Fact 2: if the natural numbers don't contain $0$ $\mathbb N$ is still bijective with $\mathbb N \times N$.

Let $f$ be as in Fact 1. Let $g:\mathbb N \times N \rightarrow \mathbb N$ via $g(a,b) = f^{-1}(a-1,b-1) + 1$ which is clearly a bijection.

Fact 3: if $q = a/b; a,b \in \mathbb Z^+; \gcd(a,b) = 1$ then $h(q) = (a,b)$ $h:\mathbb Q^+ \rightarrow \mathbb N\times \mathbb N: h(q=a/b) = (a,b)$ is injective although not surjective.

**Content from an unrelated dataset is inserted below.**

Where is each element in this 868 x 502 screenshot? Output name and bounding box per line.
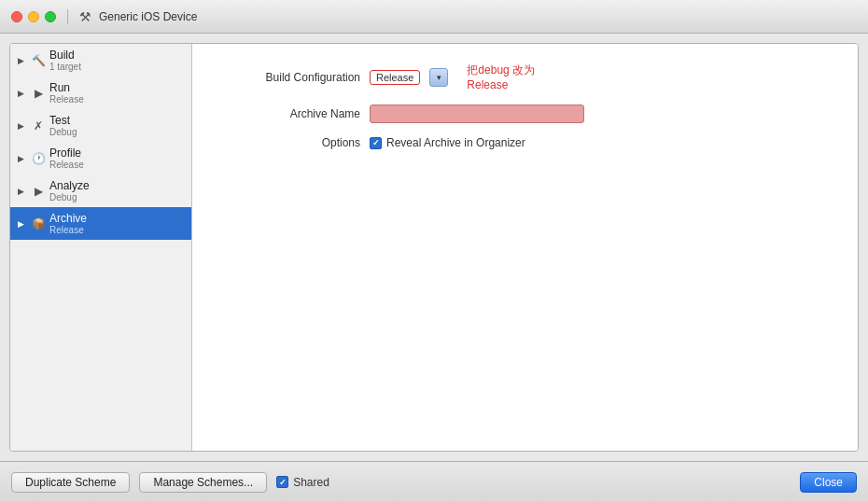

Pf: if $r = a/b$ and $q \ne a/b$ then $h(q) \ne (a,b)= h(r)$.

Fact 4: $k:\mathbb N \rightarrow \mathbb Q^+: k(n) = n$ is an injection.

So we have $g\circ h:\mathbb Q^+ \rightarrow \mathbb N$ is an injection. and we have $k: \mathbb N \rightarrow Q^+$ is an injection.

So $\mathbb Q^+$ and $\mathbb N$ have same cardinality.

So my question... Do you still want to find the precise bijection.

Answer 2

Define $$g(n)=(-1)^n \Big\lceil\frac{n}{2}\Big\rceil,$$

and then set $$f(p_1^{e_1}\dots p_k^{e_k})=p_1^{g(e_1)}\dots p_k^{g(e_k)},$$ where $p_1,\dots,p_k$ are distinct primes. (Since an empty product equals $1,$ we have $f(1)=1.)$

The function $f$ is a bijection from $\mathbb{N^+}$ to $\mathbb{Q^+}.$

This isn't the same as the snaking pattern that one often sees, but it is an easily-defined formula for a bijection between the two sets.

Answer 3

For a rational $r$, let

$$\begin{cases}p(r):=r\arg\min_n(rn\in\mathbb N),\\q(r):=p(r)/r\end{cases}$$ which turns it to an irreducible fraction, and let $$\phi(p,q)=\begin{cases}\gcd(p,q)=1\to1\\\gcd(p,q)>1\to0\end{cases}$$ which tests for irreducibility of a fraction.

Then

$$n(r):=\sum_{s=2}^{p(r)+q(r)-1}\sum_{i=1}^{s-1}\phi(i,s-i)+\sum_{i=1}^{p(r)}\phi(i,p(r)+q(r)-i)$$ formally defines the bijection from $\mathbb Q^+$ to $\mathbb N^*$.

For example, $n(1.25)=25$.